SALT LAKE CITY, Jan. 9 /PRNewswire/ -- Franklin Covey (NYSE: FC) today
announced financial results for its first quarter of fiscal year 2002 ended
November 24, 2001. Sales from continuing operations for the first quarter of
fiscal 2002 decreased 33% to $84.3 million compared to $125.6 million for the
first quarter of fiscal 2001. The Company reported an after-tax loss of
$21.7 million and a $27.8 million loss attributable to the common stock
($1.40 loss per share, after accounting for preferred dividends and
discontinued operations) compared to $4.4 million in net income and a
$0.7 million loss attributable to the common stock ($0.03 loss per share,
after accounting for preferred dividends and discontinued operations) for the
same quarter in the prior year.
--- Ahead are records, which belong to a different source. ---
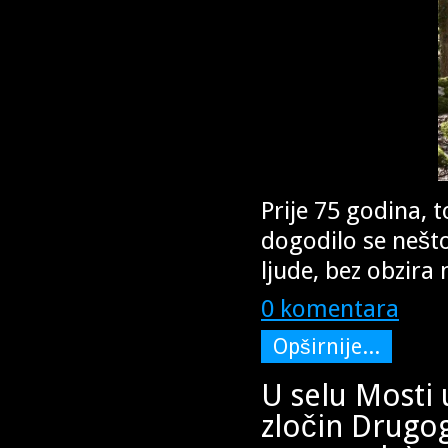
Prije 75 godina, t
dogodilo se nešto
ljude, bez obzira 
0 komentara
Opširnije...
U selu Mosti 
zločin Drugog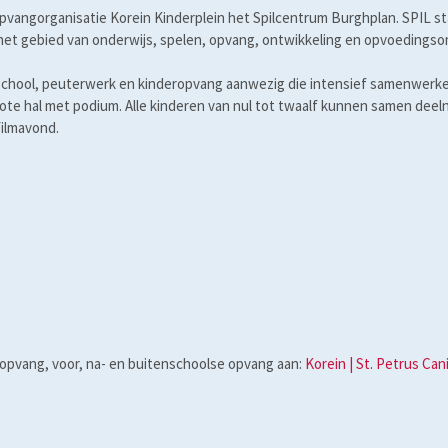
vangorganisatie Korein Kinderplein het Spilcentrum Burghplan. SPIL s
 het gebied van onderwijs, spelen, opvang, ontwikkeling en opvoedings
sisschool, peuterwerk en kinderopvang aanwezig die intensief samenwer
rote hal met podium. Alle kinderen van nul tot twaalf kunnen samen deel
filmavond.
gopvang, voor, na- en buitenschoolse opvang aan:
Korein | St. Petrus Ca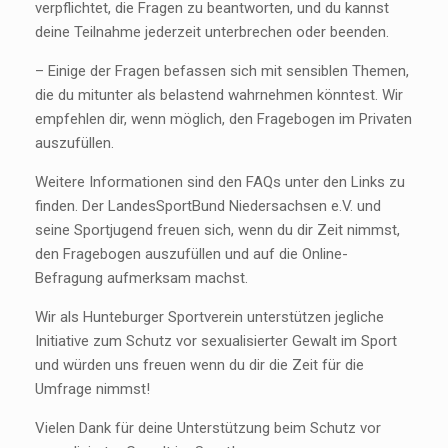
verpflichtet, die Fragen zu beantworten, und du kannst
deine Teilnahme jederzeit unterbrechen oder beenden.
– Einige der Fragen befassen sich mit sensiblen Themen,
die du mitunter als belastend wahrnehmen könntest. Wir
empfehlen dir, wenn möglich, den Fragebogen im Privaten
auszufüllen.
Weitere Informationen sind den FAQs unter den Links zu
finden. Der LandesSportBund Niedersachsen e.V. und
seine Sportjugend freuen sich, wenn du dir Zeit nimmst,
den Fragebogen auszufüllen und auf die Online-
Befragung aufmerksam machst.
Wir als Hunteburger Sportverein unterstützen jegliche
Initiative zum Schutz vor sexualisierter Gewalt im Sport
und würden uns freuen wenn du dir die Zeit für die
Umfrage nimmst!
Vielen Dank für deine Unterstützung beim Schutz vor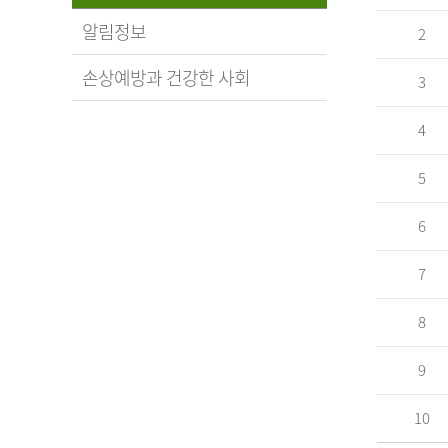
알림정보
2
손상예방과 건강한 사회
3
4
5
6
7
8
9
10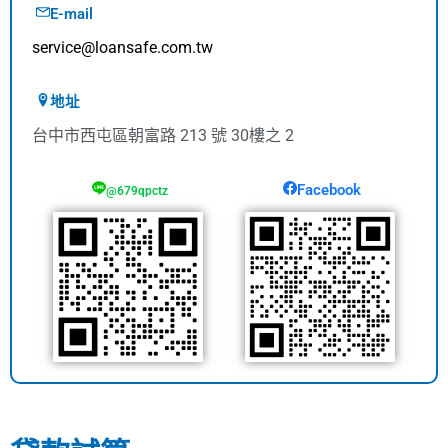
E-mail
service@loansafe.com.tw
地址
台中市西屯區朝富路 213 號 30樓之 2
Facebook
@679qpctz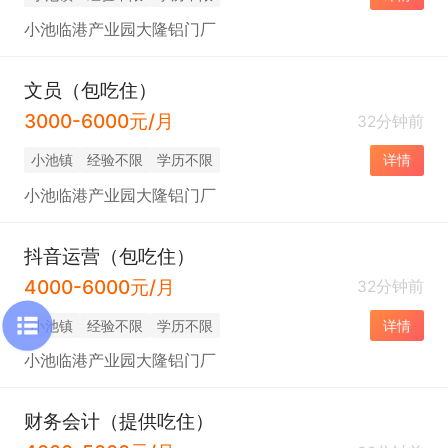
小池临港产业园大隆铝门厂
文员（包吃住）
3000-6000元/月
32分钟前
小池镇
经验不限
学历不限
详情
小池临港产业园大隆铝门厂
抖音运营（包吃住）
4000-6000元/月
32分钟前
小池镇
经验不限
学历不限
详情
小池临港产业园大隆铝门厂
财务会计（提供吃住）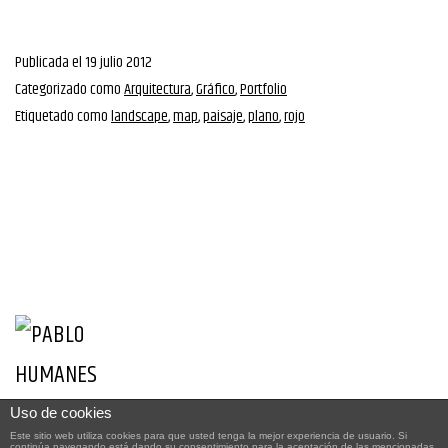
Publicada el
19 julio 2012
Categorizado como
Arquitectura
,
Gráfico
,
Portfolio
Etiquetado como
landscape
,
map
,
paisaje
,
plano
,
rojo
Uso de cookies
Pablo Humanes - MMXXII -
Este sitio web utiliza cookies para que usted tenga la mejor experiencia de usuario. Si
continúa navegando está dando su consentimiento para la aceptación de las mencionadas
EBITDA for the quarter was a negative
$20.0 million compared to positive EBITDA of $20.4 million for the same
quarter of fiscal 2001. The Company's fiscal first quarter of 2002 EBITDA and
net loss included an $11.8 million non-cash charge consisting of a
$10.0 million provision for losses on the management stock loans and
$1.8 million impairment of investment in Franklin Covey Coaching, LLC. Due to
the sale of Premier Agendas on December 21, 2001, the operating results of
Premier have been classified as discontinued operations.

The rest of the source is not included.